My Club: the Michelin chef

Asimakis Chaniotis
Asimakis Chaniotis

@piedaterrerestaurant

Athens-born chef Asimakis Chaniotis developed his passion for French cuisine (with a Greek twist) while working in some of Britain’s top hotels and restaurants. Executive chef of London’s longest-standing Michelin-starred establishment, Pied à Terre, he serves up life lessons and shares favourite dishes (it’s not hard to guess) and why he beelines for British Airways

To be a successful chef you need two things: discipline and hard work. It’s as simple as that. There are so many people around in this industry and it’s a very competitive environment, so these traits are needed to work your way up. To thrive and to make a success story, you must make an impact.

My Greek heritage has inspired me more than anything else in my life and career. The Mediterranean has amazing produce that I grew up harvesting at my cottage in Kefalonia from a very young age. My family always loved food and my mum’s food in particular was just so tasty. These memories involving traditional Greek food have been imprinted in my brain and I try to use them as a tool for my guests’ table.

If you’re planning a trip to Greece, make sure to include a trip to Athens to see the Parthenon – I absolutely love this temple. Go to Kefalonia, too, for the Melissani cave. In the former, book a table at wood-fired Pharaoh (my favourite restaurant in the city) and in the latter, it has to (of course) be my place, Terre Mouikis.

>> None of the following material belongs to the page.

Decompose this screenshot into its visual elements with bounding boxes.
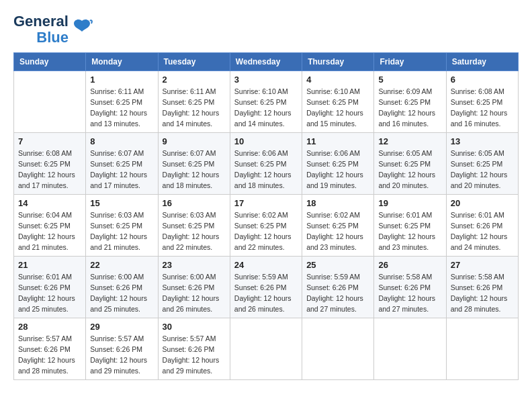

 Downtime is especially important in this career, and I enjoy lots of motorcycle rides. I’m an adrenaline junkie, so I love driving fast cars in circuits, bungee jumping and anything that will push me to my limits.

Melissani Cave in Kefalonia

Melissani Cave, Kefalonia

The best life advice I’ve been given is that it is only up to you when you will slow down. Make memories, love, dance, sing, have a go at a successful career. You only have one life, after all.

I feel the future of food will be people going back to suburban and cottage gardens and making food from their own vegetables or livestock. We urgently need to depopulate the cities and make a life where we came from. We should be living a life full of joy for our work, not one where we work to live.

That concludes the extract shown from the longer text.